*** Opening RECORDS SUPPLIED ***

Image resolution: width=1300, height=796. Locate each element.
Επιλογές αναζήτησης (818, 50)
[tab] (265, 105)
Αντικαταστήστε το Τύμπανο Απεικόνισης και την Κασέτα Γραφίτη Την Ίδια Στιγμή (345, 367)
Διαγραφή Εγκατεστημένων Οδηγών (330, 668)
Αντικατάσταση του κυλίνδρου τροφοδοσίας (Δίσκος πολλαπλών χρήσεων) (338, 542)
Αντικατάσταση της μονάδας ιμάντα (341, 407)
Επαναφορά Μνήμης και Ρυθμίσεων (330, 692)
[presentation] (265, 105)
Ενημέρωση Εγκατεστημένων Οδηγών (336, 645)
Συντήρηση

*** Closing RECORDS SUPPLIED ***

▶ EXERCISE AIM: The records need to be reproduced in their entirety, word for word.

▶ ANSWER FOR THIS EXERCISE:
Image resolution: width=1300, height=796. Locate each element.
Επιλογές αναζήτησης (818, 50)
[tab] (265, 105)
Αντικαταστήστε το Τύμπανο Απεικόνισης και την Κασέτα Γραφίτη Την Ίδια Στιγμή (345, 367)
Διαγραφή Εγκατεστημένων Οδηγών (330, 668)
Αντικατάσταση του κυλίνδρου τροφοδοσίας (Δίσκος πολλαπλών χρήσεων) (338, 542)
Αντικατάσταση της μονάδας ιμάντα (341, 407)
Επαναφορά Μνήμης και Ρυθμίσεων (330, 692)
[presentation] (265, 105)
Ενημέρωση Εγκατεστημένων Οδηγών (336, 645)
Συντήρηση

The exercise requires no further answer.